Leaving every picture out, please return exactly the lines from the top of the material below through the line with "Василёва цитирует и", both included.

Segment Start: Records shown

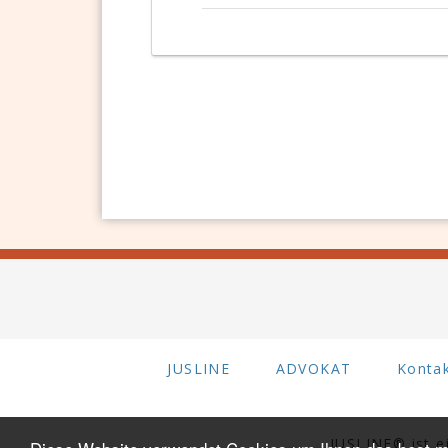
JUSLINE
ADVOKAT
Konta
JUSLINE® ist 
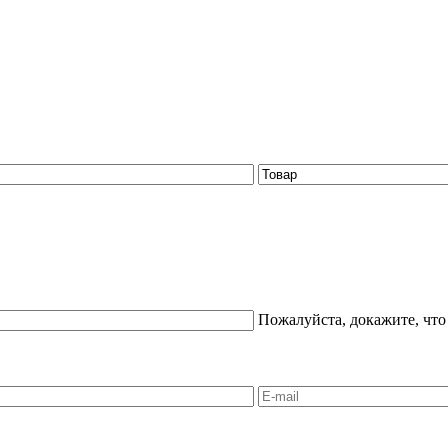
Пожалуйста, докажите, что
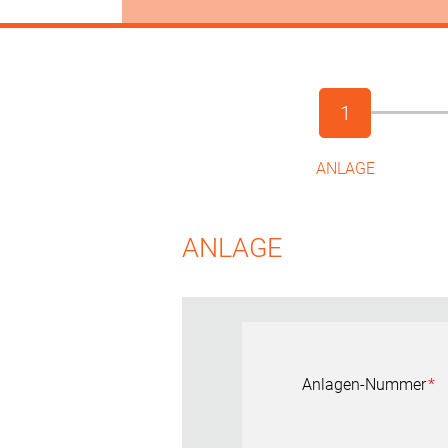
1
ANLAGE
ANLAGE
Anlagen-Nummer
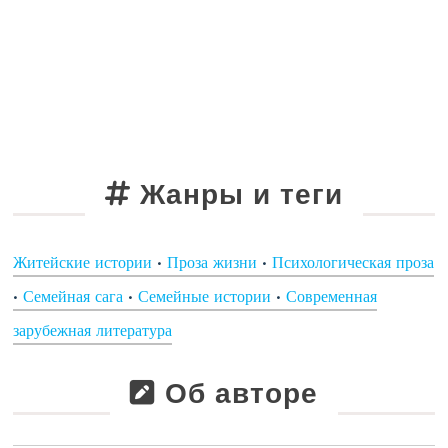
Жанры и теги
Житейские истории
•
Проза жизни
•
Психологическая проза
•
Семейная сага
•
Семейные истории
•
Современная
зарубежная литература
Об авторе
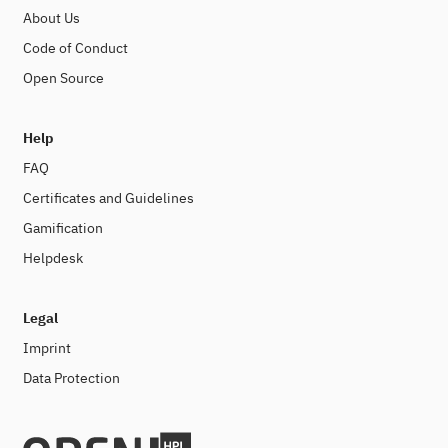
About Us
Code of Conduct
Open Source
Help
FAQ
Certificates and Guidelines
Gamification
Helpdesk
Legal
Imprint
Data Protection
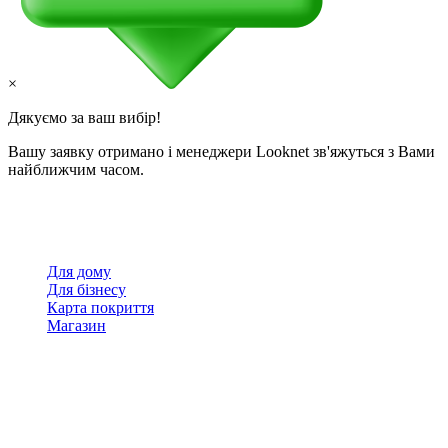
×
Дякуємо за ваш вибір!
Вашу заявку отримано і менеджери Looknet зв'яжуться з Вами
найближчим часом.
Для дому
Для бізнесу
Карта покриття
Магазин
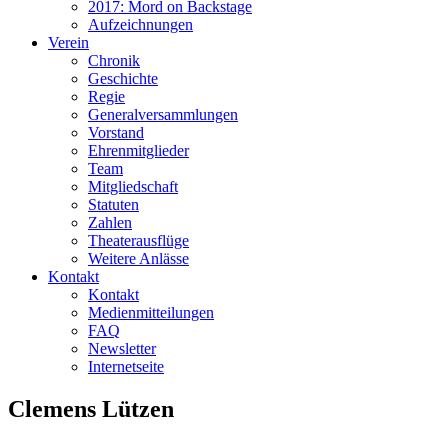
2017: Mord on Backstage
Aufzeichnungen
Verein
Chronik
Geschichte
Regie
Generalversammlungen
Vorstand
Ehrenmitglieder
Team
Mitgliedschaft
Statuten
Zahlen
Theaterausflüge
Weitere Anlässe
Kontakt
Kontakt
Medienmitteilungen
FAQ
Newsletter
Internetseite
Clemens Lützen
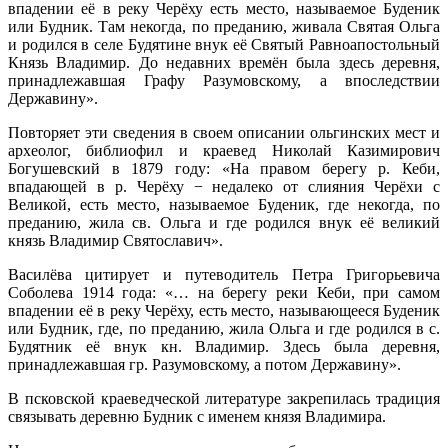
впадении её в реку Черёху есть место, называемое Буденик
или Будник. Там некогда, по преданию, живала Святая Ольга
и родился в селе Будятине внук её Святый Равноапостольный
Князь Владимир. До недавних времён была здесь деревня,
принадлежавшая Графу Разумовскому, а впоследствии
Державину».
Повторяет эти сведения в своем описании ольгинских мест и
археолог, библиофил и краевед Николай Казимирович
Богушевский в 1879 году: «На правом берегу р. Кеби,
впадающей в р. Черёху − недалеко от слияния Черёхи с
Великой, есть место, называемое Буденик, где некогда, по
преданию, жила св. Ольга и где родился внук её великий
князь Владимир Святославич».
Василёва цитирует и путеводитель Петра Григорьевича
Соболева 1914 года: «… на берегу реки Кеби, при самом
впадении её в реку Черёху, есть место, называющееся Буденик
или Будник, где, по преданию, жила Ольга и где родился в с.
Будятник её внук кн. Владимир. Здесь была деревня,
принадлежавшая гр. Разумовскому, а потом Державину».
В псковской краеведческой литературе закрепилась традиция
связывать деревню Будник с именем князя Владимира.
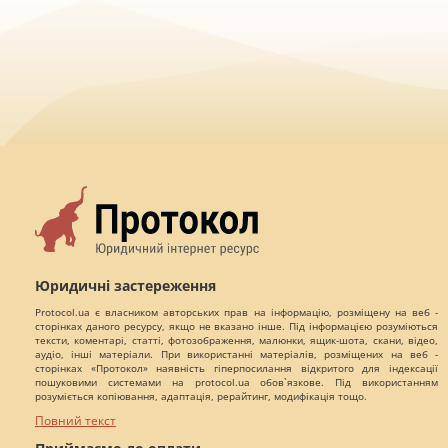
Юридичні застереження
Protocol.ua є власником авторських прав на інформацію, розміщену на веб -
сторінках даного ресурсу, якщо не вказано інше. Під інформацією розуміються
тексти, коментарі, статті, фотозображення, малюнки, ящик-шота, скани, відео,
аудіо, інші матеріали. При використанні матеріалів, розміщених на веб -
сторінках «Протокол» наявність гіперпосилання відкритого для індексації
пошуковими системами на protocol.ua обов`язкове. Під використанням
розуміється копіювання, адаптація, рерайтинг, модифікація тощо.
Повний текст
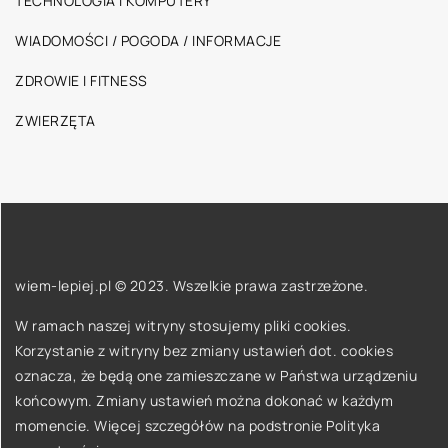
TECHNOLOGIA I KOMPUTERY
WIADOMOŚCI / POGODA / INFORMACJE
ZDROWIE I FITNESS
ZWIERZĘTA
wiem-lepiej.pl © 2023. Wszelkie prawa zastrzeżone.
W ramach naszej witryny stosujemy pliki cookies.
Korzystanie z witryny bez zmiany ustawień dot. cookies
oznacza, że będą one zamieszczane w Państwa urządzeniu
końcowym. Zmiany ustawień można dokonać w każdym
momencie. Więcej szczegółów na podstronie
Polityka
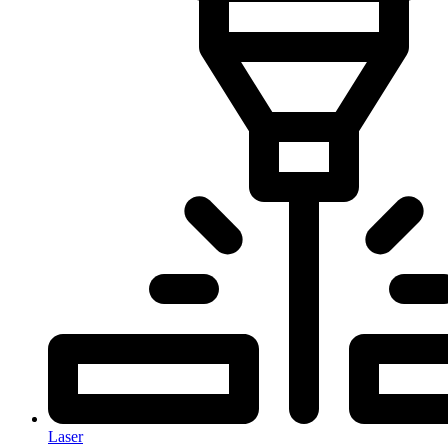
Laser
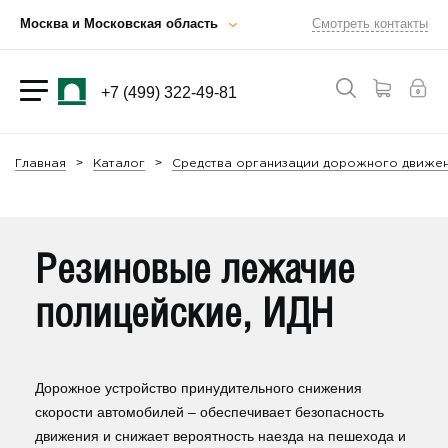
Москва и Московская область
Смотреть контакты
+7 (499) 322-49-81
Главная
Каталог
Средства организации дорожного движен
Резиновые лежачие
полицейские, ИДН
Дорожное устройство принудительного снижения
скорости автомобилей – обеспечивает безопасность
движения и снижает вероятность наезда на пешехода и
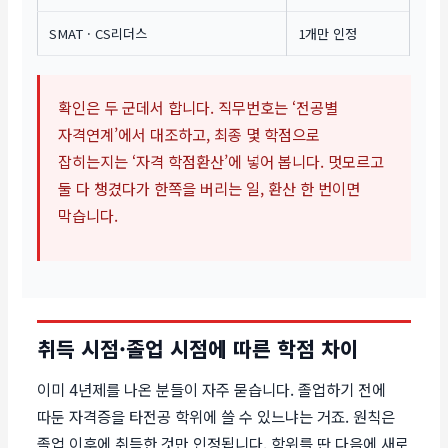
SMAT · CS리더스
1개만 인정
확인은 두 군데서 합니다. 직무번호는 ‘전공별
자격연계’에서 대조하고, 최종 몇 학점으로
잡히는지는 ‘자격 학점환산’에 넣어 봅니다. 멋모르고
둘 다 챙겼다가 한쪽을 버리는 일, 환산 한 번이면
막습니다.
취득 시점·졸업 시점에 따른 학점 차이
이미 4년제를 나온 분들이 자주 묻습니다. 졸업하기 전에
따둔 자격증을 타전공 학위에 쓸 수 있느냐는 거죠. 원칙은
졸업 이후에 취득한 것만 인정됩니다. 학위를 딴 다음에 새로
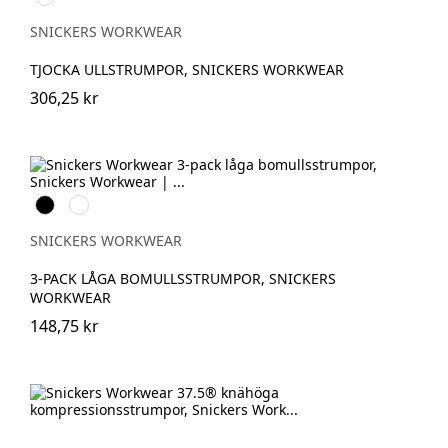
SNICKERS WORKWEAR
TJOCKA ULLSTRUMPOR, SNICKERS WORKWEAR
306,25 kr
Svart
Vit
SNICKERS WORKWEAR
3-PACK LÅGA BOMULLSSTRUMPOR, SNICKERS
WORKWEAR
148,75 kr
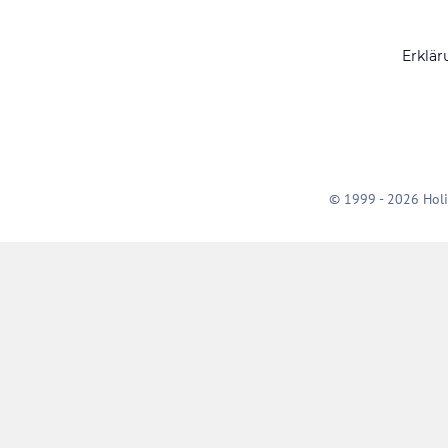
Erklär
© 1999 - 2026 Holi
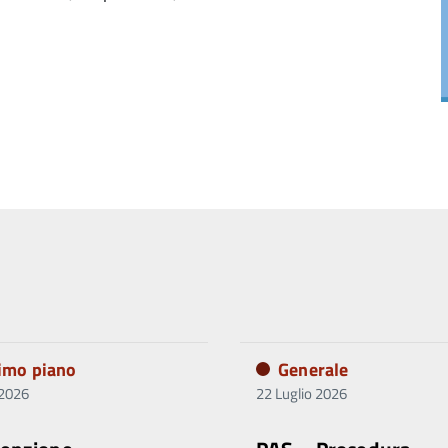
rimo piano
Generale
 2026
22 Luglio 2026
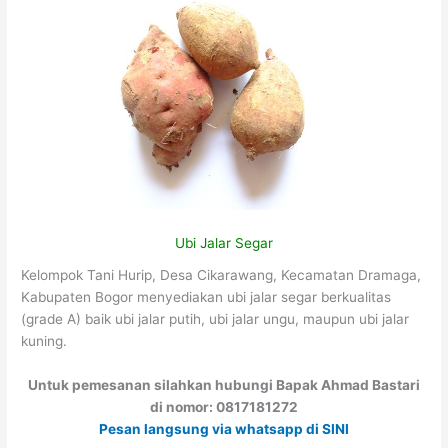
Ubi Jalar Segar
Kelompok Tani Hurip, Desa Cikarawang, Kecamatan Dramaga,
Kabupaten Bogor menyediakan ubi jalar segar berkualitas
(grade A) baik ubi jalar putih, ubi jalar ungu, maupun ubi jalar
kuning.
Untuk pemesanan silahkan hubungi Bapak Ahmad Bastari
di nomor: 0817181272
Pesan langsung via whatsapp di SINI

Segment End: Records shown

** Task output **
JUSLINE
ADVOKAT
Konta
JUSLINE® ist 
Пожалуйста, докажите, что
1
ANLAGE
ANLAGE
Anlagen-Nummer
Жанры и теги
Житейские истории
•
Проза жизни
•
Психологическая проза
•
Семейная сага
•
Семейные истории
•
Современная
зарубежная литература
Об авторе
About Us
Code of Conduct
Open Source
Help
FAQ
Certificates and Guidelines
Gamification
Helpdesk
Legal
Imprint
Data Protection
×
Дякуємо за ваш вибір!
Вашу заявку отримано і менеджери Looknet зв'яжуться з Вами
найближчим часом.
Для дому
Для бізнесу
Карта покриття
Магазин
2017: Mord on Backstage
Aufzeichnungen
Verein
Chronik
Geschichte
Regie
Generalversammlungen
Vorstand
Ehrenmitglieder
Team
Mitgliedschaft
Statuten
Zahlen
Theaterausflüge
Weitere Anlässe
Kontakt
Kontakt
Medienmitteilungen
FAQ
Newsletter
Internetseite
Clemens Lützen
впадении её в реку Черёху есть место, называемое Буденик
или Будник. Там некогда, по преданию, живала Святая Ольга
и родился в селе Будятине внук её Святый Равноапостольный
Князь Владимир. До недавних времён была здесь деревня,
принадлежавшая Графу Разумовскому, а впоследствии
Державину».
Повторяет эти сведения в своем описании ольгинских мест и
археолог, библиофил и краевед Николай Казимирович
Богушевский в 1879 году: «На правом берегу р. Кеби,
впадающей в р. Черёху − недалеко от слияния Черёхи с
Великой, есть место, называемое Буденик, где некогда, по
преданию, жила св. Ольга и где родился внук её великий
князь Владимир Святославич».
Василёва цитирует и путеводитель Петра Григорьевича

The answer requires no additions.